*WORK REQUIRED*
In full and unchanged, set down the entries that follow, with no images.

*RECORDS FOR PROCESSING*
Content starts
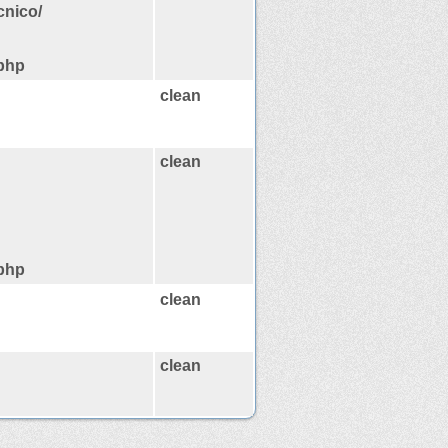
cnico/
.php
clean
clean
.php
clean
clean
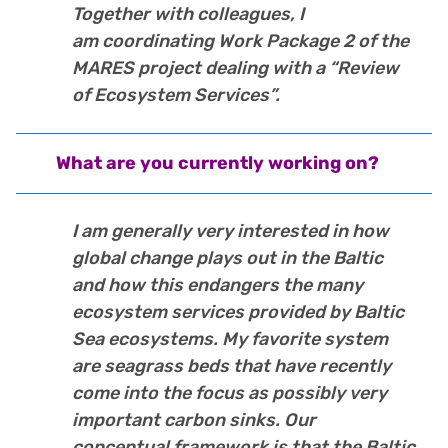
Together with colleagues, I
am coordinating Work Package 2 of the
MARES project dealing with a “Review
of Ecosystem Services”.
What are you currently working on?
I am generally very interested in how
global change plays out in the Baltic
and how this endangers the many
ecosystem services provided by Baltic
Sea ecosystems. My favorite system
are seagrass beds that have recently
come into the focus as possibly very
important carbon sinks. Our
conceptual framework is that the Baltic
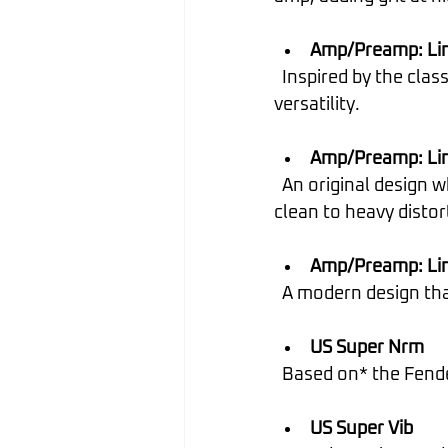
Amp/Preamp: Lin
  Inspired by the classic British "plexi" amp, with an extra gain stage for greater tonal 
versatility.
Amp/Preamp: Lin
  An original design where preamp stages clip simultaneously, allowing for a range from 
clean to heavy distor
Amp/Preamp: Lin
  A modern design t
US Super Nrm
  Based on* the Fen
US Super Vib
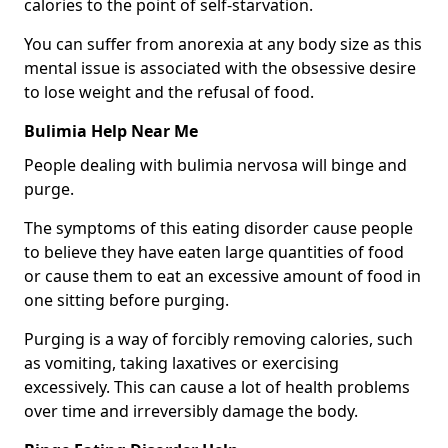
calories to the point of self-starvation.
You can suffer from anorexia at any body size as this
mental issue is associated with the obsessive desire
to lose weight and the refusal of food.
Bulimia Help Near Me
People dealing with bulimia nervosa will binge and
purge.
The symptoms of this eating disorder cause people
to believe they have eaten large quantities of food
or cause them to eat an excessive amount of food in
one sitting before purging.
Purging is a way of forcibly removing calories, such
as vomiting, taking laxatives or exercising
excessively. This can cause a lot of health problems
over time and irreversibly damage the body.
Content ends
*ANSWER*
cnico/
.php
clean
clean
.php
clean
clean
Together with colleagues, I
am coordinating Work Package 2 of the
MARES project dealing with a “Review
of Ecosystem Services”.
What are you currently working on?
I am generally very interested in how
global change plays out in the Baltic
and how this endangers the many
ecosystem services provided by Baltic
Sea ecosystems. My favorite system
are seagrass beds that have recently
come into the focus as possibly very
important carbon sinks. Our
conceptual framework is that the Baltic
Amp/Preamp: Lin
  Inspired by the classic British "plexi" amp, with an extra gain stage for greater tonal 
versatility.
Amp/Preamp: Lin
  An original design where preamp stages clip simultaneously, allowing for a range from 
clean to heavy distor
Amp/Preamp: Lin
  A modern design t
US Super Nrm
  Based on* the Fen
US Super Vib
calories to the point of self-starvation.
You can suffer from anorexia at any body size as this
mental issue is associated with the obsessive desire
to lose weight and the refusal of food.
Bulimia Help Near Me
People dealing with bulimia nervosa will binge and
purge.
The symptoms of this eating disorder cause people
to believe they have eaten large quantities of food
or cause them to eat an excessive amount of food in
one sitting before purging.
Purging is a way of forcibly removing calories, such
as vomiting, taking laxatives or exercising
excessively. This can cause a lot of health problems
over time and irreversibly damage the body.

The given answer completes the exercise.